Na noite em que envenenaram a bichinha, o sacripanta malvado havia parado um automóvel na frente de casa, além da minha casa, jogou o produto na casa da dona Maria e da Lukésia, e assim fazia a limpeza dos nossos bichinhos. Um homem que mata um cachorro é a pior espécie de gente, a alma dele vive na nojeira mental e nunca teve o amor de um cão. A Puka passou por um processo lento de morte, lembro que, ao acordar pela manhã, estava toda encolhida na sua casinha. Quando me viu, veio quase cambaleando, de expressão triste, com o tremor por todo corpo. Fizemos o que podemos para salvá-la, de manhã, o Bruno deu ainda leite numa mamadeira improvisada, ia lambendo tão devagar e depois apanhei a comida envenenada que havia vomitado. E ficamos esperando algum desfecho.

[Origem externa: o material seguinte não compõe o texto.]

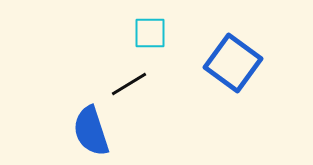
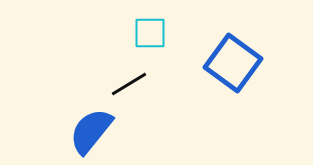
blue semicircle: rotated 57 degrees clockwise
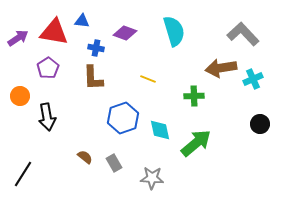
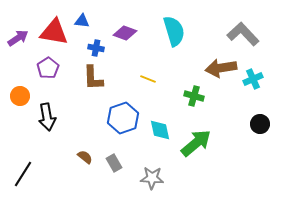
green cross: rotated 18 degrees clockwise
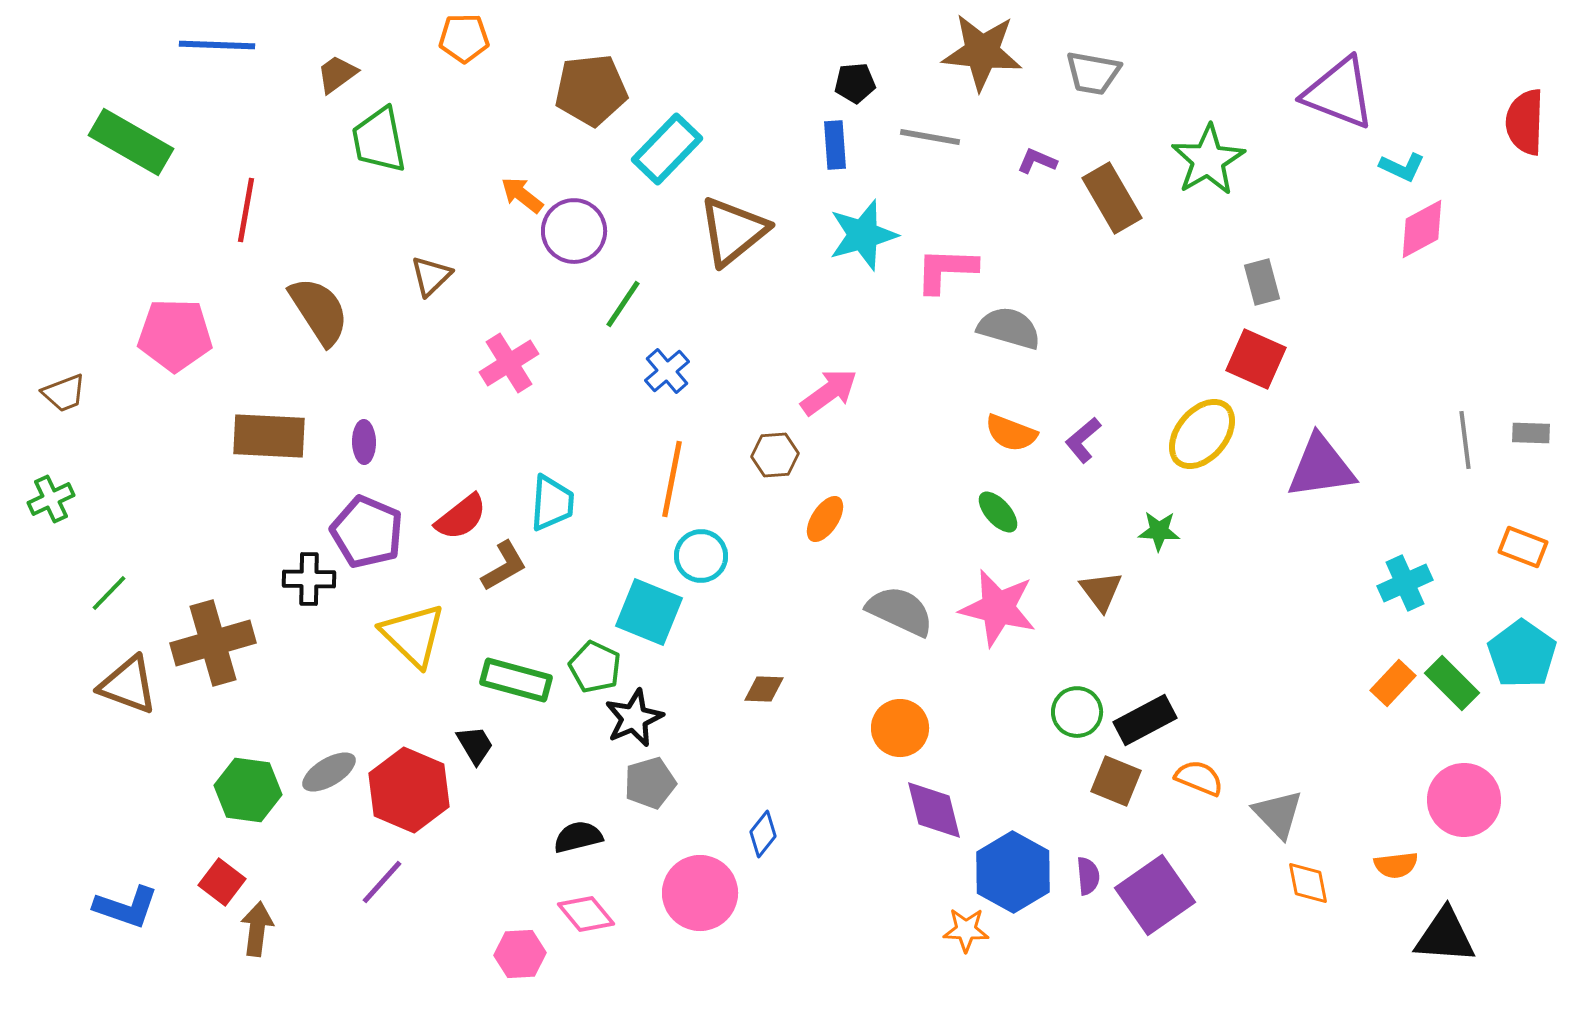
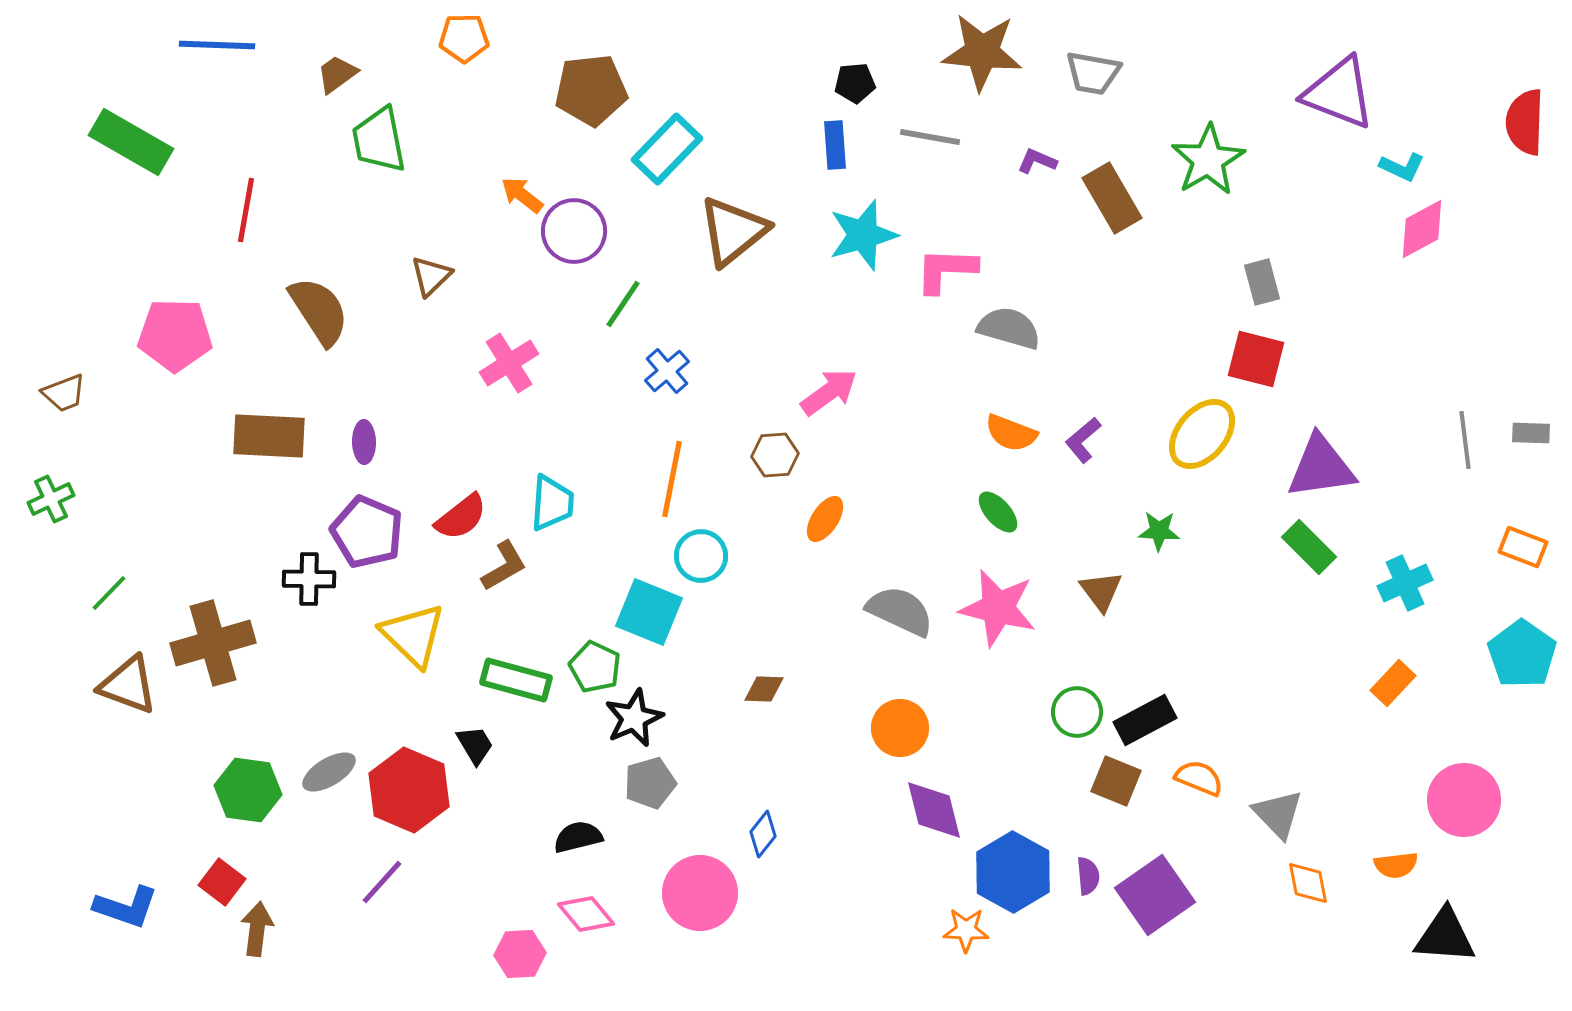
red square at (1256, 359): rotated 10 degrees counterclockwise
green rectangle at (1452, 683): moved 143 px left, 136 px up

Por volta de duas horas da tarde, a cachorra deu um latido enorme e indescritível, varou pela casa adentro e buscou um canto da casa, toda já com as órbitas tão demonstradas de despedida que logo foi cercada de mais carinho. Levamo-la para sua casinha. Lá a tremedeira se acentuou com os rompantes dolorosos. Aí teve uma hora que se aquietou ao fundo da casinha, fez um ruído estranho entre os dentes, foi estirando as patas, os olhos ficaram de uma cor amortecida e a língua ficou totalmente roxa do veneno. Cavamos um buraco aqui perto de casa. Pegamos pelas patas e acomodamos aquele projeto de carinho no buraco.
De noite, reunida a família, de olhos marejados, a gente ia se lembrando dela. Do gesto do Bruno quando a tomava pelas quatro patas e ia rodopiando ela numa curtição; do Lucas quando dizia, Cadê a minha Negona; da Gina, ao entrar pelo portão, com a bolsa na mão tocando nela de leve, Não, não! Do Ruan que, quando ia levando um petisco dizia com expressão de comando, Sente, sente! E deste gari que fazia a limpeza pela manhã, colocava-a na corrente. A sua primeira merenda matinal era um pão integral que colocava entres as patinhas. Depois bebia água, ou leite em dias especiais. E assim roncava a manhã toda, talvez sonhando já com o céu.
Mas, o que ficou dela talvez, não foi a cadela com seu lado hipotálamo, foi o amor que tinha no coração, o gesto de os meninos colocar a mão na cavidade da boca, as cambalhotas, trepar ali na janela, e fazer do seu lado moleque o registro de dois anos incompletos dentro da nossa memória.
(*) Contista e cronista. Natural de Luzilândia - PI. Reside em Manaus, onde é professor.
Caro João Pinto,
ResponderExcluirFiquei comovido com sua crônica sobre a morte de sua cadelinha.
Faz algum tempo publiquei uma crônica do poeta Wilton de Magalhães Porto a respeito da morte da cachorrinha dele.
São duas emocionantes elegias em prosa.
Tomei a liberdade de ilustrar sua crônica com a foto de minhas Anita e Belinha, sobre as quais já publiquei alguns textos na internet, assim como sobre a brava cadelinha Mel, de uma vizinha de Regeneração.
Hoje fico muito comovido quando leio ou vejo na televisão a maldade que nosso semelhante faz contra os animais.
Já, também, escrevi crônicas sobre a preguiça e o jumento. São nossos irmãos menores.